The Canadian Press covered the blocking of 4-year-old Emily Ruiz from returning to the US, as did news outlets throughout Latin America. It was a major story on Univision and Telemundo and it was picked up by CNN. The New York Times, the New York Daily News, and Newsday all covered the return of little Emily.
My favorite article so far, though, is from syndicated columnist Ruben Navarrette.
Navarrette called the choice to send Emily to Guatemala a “shameful decision.” He said the Obama administration was at fault for her deportation:
Yes, I said: “deport.” I will not be cajoled into referring to what happened to Emily as a “de facto deportation.”
Baloney. The girl was on U.S. soil, and then she wasn’t. And she was sent back to Guatemala, her parents’ homeland, under the authority of the U.S. government – specifically, U.S. Customs and Border Protection. And she was, throughout her ordeal, in the custody of the U.S government. That’s a deportation.

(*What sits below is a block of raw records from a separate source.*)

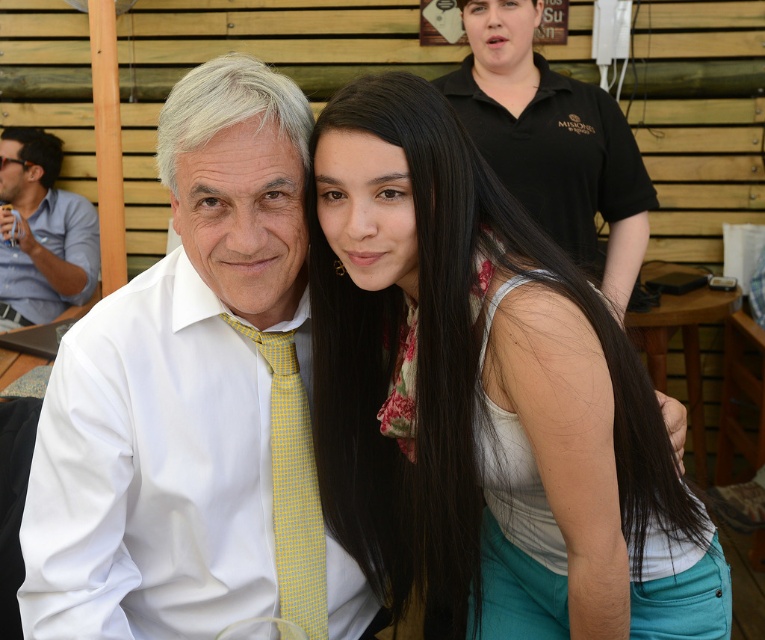 Image resolution: width=765 pixels, height=640 pixels. Describe the element at coordinates (194, 403) in the screenshot. I see `white smooth shirt at center` at that location.

This screenshot has height=640, width=765. What are the coordinates of `white smooth shirt at center` in the screenshot? It's located at (194, 403).

You are a GUI agent. You are given a task and a screenshot of the screen. Output one action in this format:
    pyautogui.click(x=<x>, y=<y>)
    Task: Click on the white smooth shirt at center
    This screenshot has height=640, width=765.
    Given the screenshot: What is the action you would take?
    pyautogui.click(x=194, y=403)

Who is positioned more to the left, matte blue shirt at left or yellow checkered tie at center?

From the viewer's perspective, matte blue shirt at left appears more on the left side.

Who is shorter, matte blue shirt at left or yellow checkered tie at center?

Standing shorter between the two is yellow checkered tie at center.

Between point (5, 237) and point (324, 634), which one is positioned in front?

Positioned in front is point (324, 634).

The width and height of the screenshot is (765, 640). Find the location of `matte blue shirt at left`. matte blue shirt at left is located at coordinates [41, 232].

Who is positioned more to the right, white fabric top at center or white smooth shirt at center?

Positioned to the right is white fabric top at center.

Is white fabric top at center further to camera compared to white smooth shirt at center?

No, it is in front of white smooth shirt at center.

Measure the distance between point (x=356, y=516) and camera.

Point (x=356, y=516) and camera are 1.25 meters apart from each other.

In order to click on white fabric top at center in this screenshot , I will do `click(487, 397)`.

You can say the process was misapplied in this case because Emily is a U.S. citizen. But let’s not allow the government or anyone else to lessen a grave injustice by calling it by anything but its proper name.

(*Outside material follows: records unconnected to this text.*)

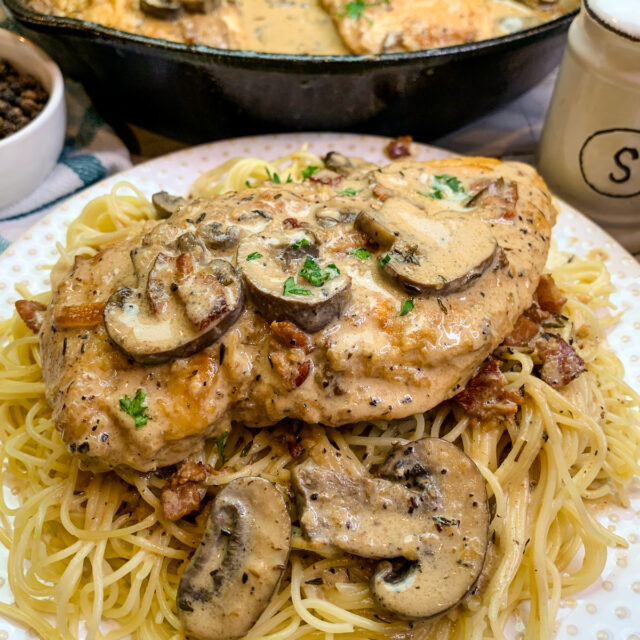 This screenshot has height=640, width=640. I want to click on tablecloth, so click(x=502, y=132). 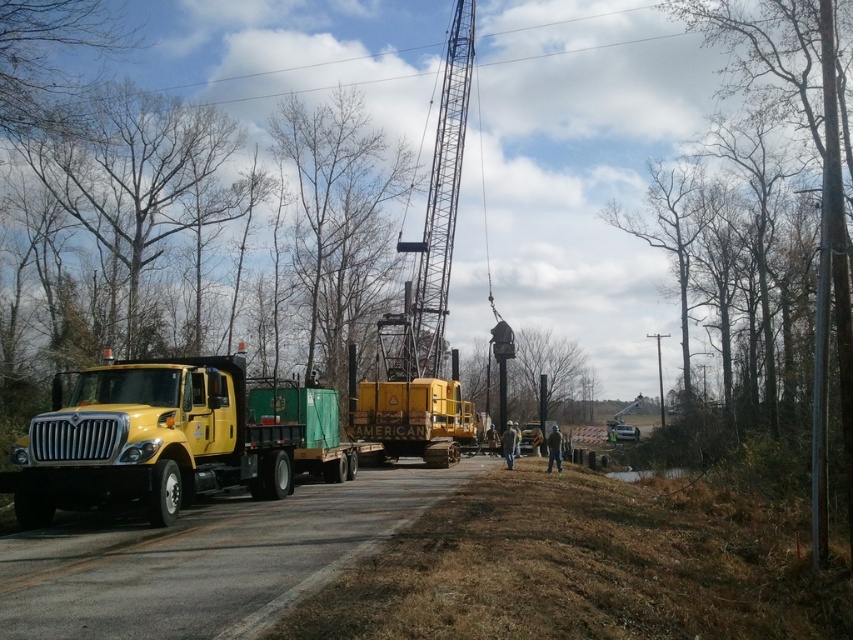 You are a traffic officer observing the construction scene. You need to direct a delivery van to pass through the area. The van requires a clear path between the yellow matte truck at left and the metallic gray crane at upper center. Is there enough space for the van to pass through?

The yellow matte truck at left is positioned to the left of the metallic gray crane at upper center, so there is space between them for the van to pass through.

You are a delivery driver who needs to park your truck at the construction site. The site manager tells you to park your truck so that the point at coordinates (172,438) is visible from the main office window. Based on the image, where should you position your truck relative to the yellow matte truck at left?

The point at coordinates (172,438) is located on the yellow matte truck at left. To ensure this point remains visible from the main office window, you should position your truck in a way that does not block the view of the yellow matte truck at left, possibly parking it behind or to the side without obstructing that specific area.

You are a traffic officer assessing the road conditions. The road has a width of 12 feet. You need to determine if the yellow matte truck at left and the metallic gray crane at upper center can be positioned side by side on the road without exceeding the road width. Can they?

The yellow matte truck at left has a larger width than the metallic gray crane at upper center. Since the road is only 12 feet wide, and the truck alone is wider than the crane, positioning them side by side would likely exceed the road width. Therefore, they cannot be placed side by side without exceeding the road width.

Navarrette says that sending Emily back is a slap at the citizenship rights of Latinos born in the US.
Americans have spent the last six years arguing over proposed reforms of the immigration system because both the right and the left agree that U.S. citizenship is a big deal. The right wants to deny it to illegal immigrants as badly as the left wants to grant it to them. Because both sides agree that the classification matters, it has weight. But it didn’t mean squat for Emily, who, according to her family’s lawyer, David Sperling, was detained alone for several hours at Dulles while authorities tried to figure out what to do.
The columnist writes that Homeland Security’s treatment of Emily will not soon be forgotten:
What should be of greater concern to Americans is how government agents behaved during all of this, and whether they could have tried harder to get what was no doubt a scared little girl home to her parents. Or whether they wanted to wash their hands of the whole ugly situation as fast as they could. Too bad for Customs and Border Protection, some stains don’t come out in the wash.